NVIDIA announced an array of deep-learning focused updates to its cloud computing software and hardware initiatives today during the Computer Vision and Pattern Recognition Conference (CVPR) in Salt Lake City. The announcements included Apex, an open-source deep-learning extension for the PyTorch library; NVIDIA DALI and NVIDIA nvJPEG, GPU-accelerated libraries for data optimization and image decoding; the release candidate for Kubernetes on NVIDIA GPUs; and version 4 of the company’s inference optimizer and runtime engine TensorRT.


During the event, NVIDIA demoed an early release version of Apex, which the company says is inspired by state-of-the-art pattern recognition techniques like mixed precision training in translational networks, sentiment analysis and image classification, all features they’ve incorporated in Apex to speed up training of deep learning models on NVIDIA Volta GPUs while aiming for similar stability to single precision training models.

“Specifically, Apex offers automatic execution of operations in either FP16 or FP32, automatic handling of master parameter conversion, and automatic loss scaling, all available with 4 or fewer line changes to the existing code,” the company wrote in the announcement.
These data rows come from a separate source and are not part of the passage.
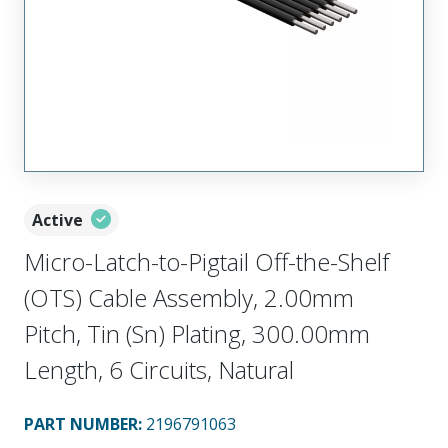
Active
Micro-Latch-to-Pigtail Off-the-Shelf
(OTS) Cable Assembly, 2.00mm
Pitch, Tin (Sn) Plating, 300.00mm
Length, 6 Circuits, Natural
PART NUMBER
:
2196791063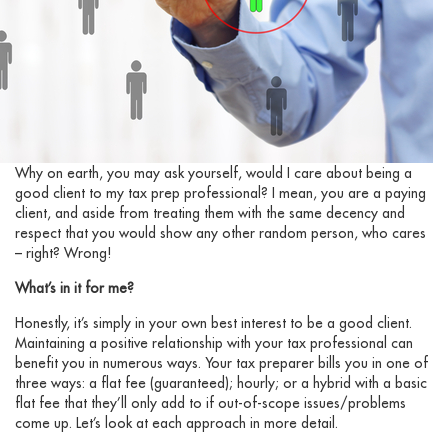
Why on earth, you may ask yourself, would I care about being a
good client to my tax prep professional? I mean, you are a paying
client, and aside from treating them with the same decency and
respect that you would show any other random person, who cares
– right? Wrong!
What’s in it for me?
Honestly, it’s simply in your own best interest to be a good client.
Maintaining a positive relationship with your tax professional can
benefit you in numerous ways. Your tax preparer bills you in one of
three ways: a flat fee (guaranteed); hourly; or a hybrid with a basic
flat fee that they’ll only add to if out-of-scope issues/problems
come up. Let’s look at each approach in more detail.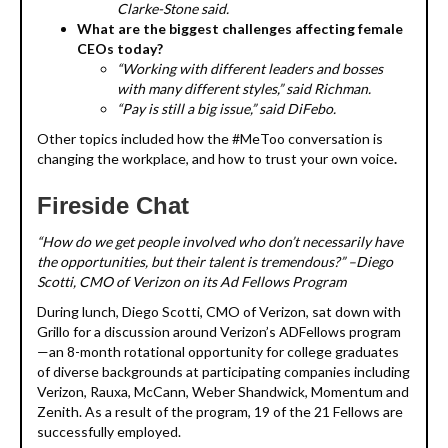
Clarke-Stone said.
What are the biggest challenges affecting female
CEOs today?
“Working with different leaders and bosses
with many different styles,” said Richman.
“Pay is still a big issue,” said DiFebo.
Other topics included how the #MeToo conversation is
changing the workplace, and how to trust your own voice
.
Fireside Chat
“How do we get people involved who don’t necessarily have
the opportunities, but their talent is tremendous?” –Diego
Scotti, CMO of Verizon on its Ad Fellows Program
During lunch, Diego Scotti, CMO of Verizon, sat down with
Grillo for a discussion around Verizon’s ADFellows program
—an 8-month rotational opportunity for college graduates
of diverse backgrounds at participating companies including
Verizon, Rauxa, McCann, Weber Shandwick, Momentum and
Zenith. As a result of the program, 19 of the 21 Fellows are
successfully employed.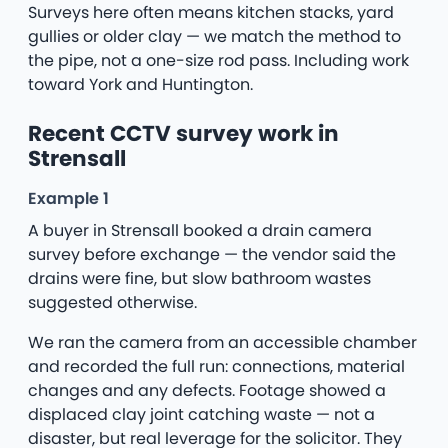
Surveys here often means kitchen stacks, yard
gullies or older clay — we match the method to
the pipe, not a one-size rod pass. Including work
toward York and Huntington.
Recent CCTV survey work in
Strensall
Example 1
A buyer in Strensall booked a drain camera
survey before exchange — the vendor said the
drains were fine, but slow bathroom wastes
suggested otherwise.
We ran the camera from an accessible chamber
and recorded the full run: connections, material
changes and any defects. Footage showed a
displaced clay joint catching waste — not a
disaster, but real leverage for the solicitor. They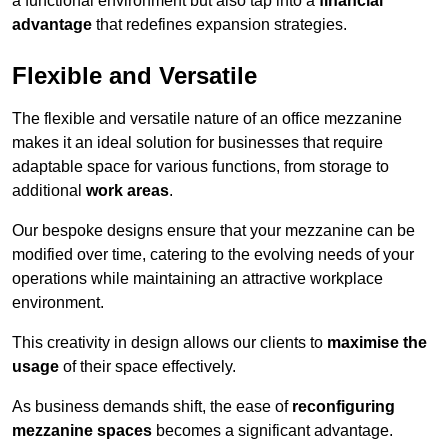
a functional environment but also tap into a
financial
advantage
that redefines expansion strategies.
Flexible and Versatile
The flexible and versatile nature of an office mezzanine
makes it an ideal solution for businesses that require
adaptable space for various functions, from storage to
additional
work areas
.
Our bespoke designs ensure that your mezzanine can be
modified over time, catering to the evolving needs of your
operations while maintaining an attractive workplace
environment.
This creativity in design allows our clients to
maximise the
usage
of their space effectively.
As business demands shift, the ease of
reconfiguring
mezzanine spaces
becomes a significant advantage.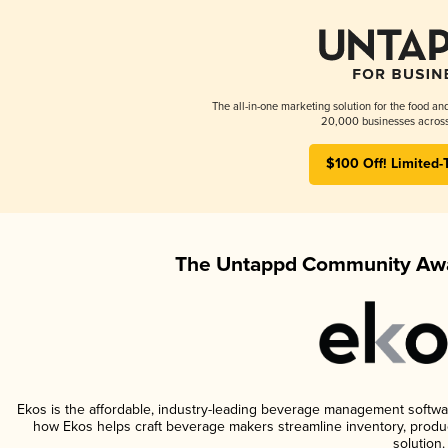
The all-in-one marketing solution for the food an
20,000 businesses across
$100 Off! Limited-
The Untappd Community Awa
Ekos is the affordable, industry-leading beverage management software 
how Ekos helps craft beverage makers streamline inventory, prod
solution.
While still under active development, the early release version of Apex is available for download via GitHub, with NVIDIA hoping to improve the extension based on community feedback.


Taking aim at performance bottlenecks associated with image recognition and decoding in deep-learning powered computer vision applications, NVIDIA is leveraging the power of its GPUs with NVIDIA DALI, which utilizes the new NVIDIA nvJPEG library to decode images at greater speed.

“With DALI, deep learning researchers can scale training performance on image classification models such as ResNet-50 with MXNet, TensorFlow , and PyTorch across Amazon Web Services P3 8 GPU instances or DGX-1 systems with Volta GPUs,” the company wrote in its announcement. “Framework users will have lesser code duplication due to consistent high-performance data loading and augmentation across frameworks.”

NVIDIA nvJPEG “supports decoding of single and batched images, color space conversion, multiple phase decoding, and hybrid decoding using both CPU and GPU,” the company wrote. “Applications that rely on nvJPEG for decoding deliver higher throughput and lower latency JPEG decode compared CPU-only decoding.”

Kubernetes on NVIDIA GPUs

The CVPR conference also saw NVIDIA announce the freely available Kubernetes on NVIDIA GPUs implementation, allowing developers to test and provide feedback on the tool’s ability to deploy containerized applications to multi-cloud GPU clusters and automate deployment, maintenance, scheduling and operations.

“With increasing number of AI powered applications and services and the broad availability of GPUs in public cloud, there is a need for open-source Kubernetes to be GPU-aware,” the company wrote in the announcement. “With Kubernetes on NVIDIA GPUs, software developers and DevOps engineers can build and deploy GPU-accelerated deep learning training or inference applications to heterogeneous GPU clusters at scale, seamlessly.”

TensorRT 4

The last piece of today’s deep-learning news from NVIDIA is the release of TensorRT 4, which adds new Recurrent Neural Network layers, Multilayer Perceptron, a native ONNX parser and integration with TensorFlow to the inference optimizer and runtime engine.

“Additional features include the ability to execute custom neural network layers using FP16 precision and support for the Xavier SoC through NVIDIA DRIVE AI platforms,” Siddharth Sharma, senior technical marketing manager for accelerated computing at NVIDIA, and Chris Gottbrah, accelerated computing software product manager at NVIDIA, wrote in a developer blog. “TensorRT 4 speeds up deep learning inference applications such as neural machine translation, recommender systems,  speech and image processing applications on GPUs. We measured speedups of 45x to 190x across these application areas.”

TensorRT 4 is available to all members of the NVIDIA Registered Developer Program for free, and much more in-depth information about the update’s new features can be found in the developers’ blog post.